The trustees of the McColl’s pension schemes have written to the co-chief executive officers and chairman of EG Group, one of the leading bidders for McColl’s Retail Group, to ask the company to begin engaging with the trustees.

They have also written to the Department for Work and Pensions and the Department for Business, Energy and Industrial Strategy, asking the government to use whatever levers it can to ensure that members’ benefits are protected.

McColl’s, which has two pension schemes, the TM Pension Plan (TMPP) with 915 members and the TM Group Pension Scheme (TMGPS) with 1,170 members, appointed administrators last week.

“Any company looking to acquire McColl’s must do the decent thing and ensure that promises made to staff about their pensions are honoured,” a spokesperson for the trustee of the McColl’s pension schemes said.

“We would be extremely surprised if any organisation with an interest in demonstrating good corporate citizenship were to use a pre-pack administration to cease supporting the schemes, with absolutely no engagement with the trustees.
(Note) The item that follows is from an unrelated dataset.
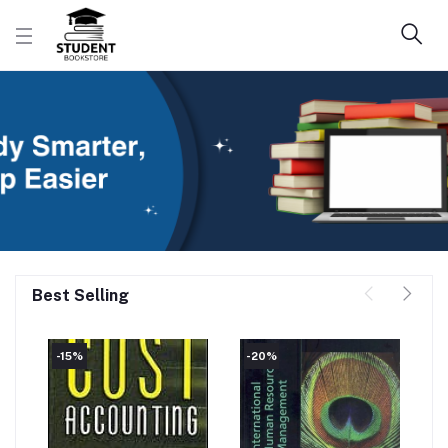
Best Selling
-15%
-20%
-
“It is a matter of great regret to the trustees that the current legislative framework for pensions appears unable to protect members' benefit entitlements in this situation.

“The schemes currently receive £1.75m a year from McColl’s in deficit recovery contributions, and are sufficiently well funded such that these payments are due to end next year.

“Therefore the cost to any bidder in taking on the schemes is negligible in the context of the value of the overall transaction, but would make an enormous difference to individual members of the schemes, who stand to lose out if the link to the company is lost.”

The schemes’ trustees have already put out a statement urging any potential bidders to respect the pension promises made to members and to not see to break the link between the schemes and the company.

The TMGPS is fully funded on a statutory ongoing funding basis and does not need any deficit recovery contributions, while the TMPP is expected to be fully funded on the same basis next year, at which point the current £1.75m annual deficit recovery contributions are expected to cease.

The TMGPS has a Section 75 deficit of less than £1m, while the TMPP has a Section 75 deficit of £15m.

Both schemes are fully funded on a Pension Protection Fund (PPF) basis, but will be subject to PPF assessment to establish whether the surplus funding is enough to buyout at benefits above PPF compensation levels.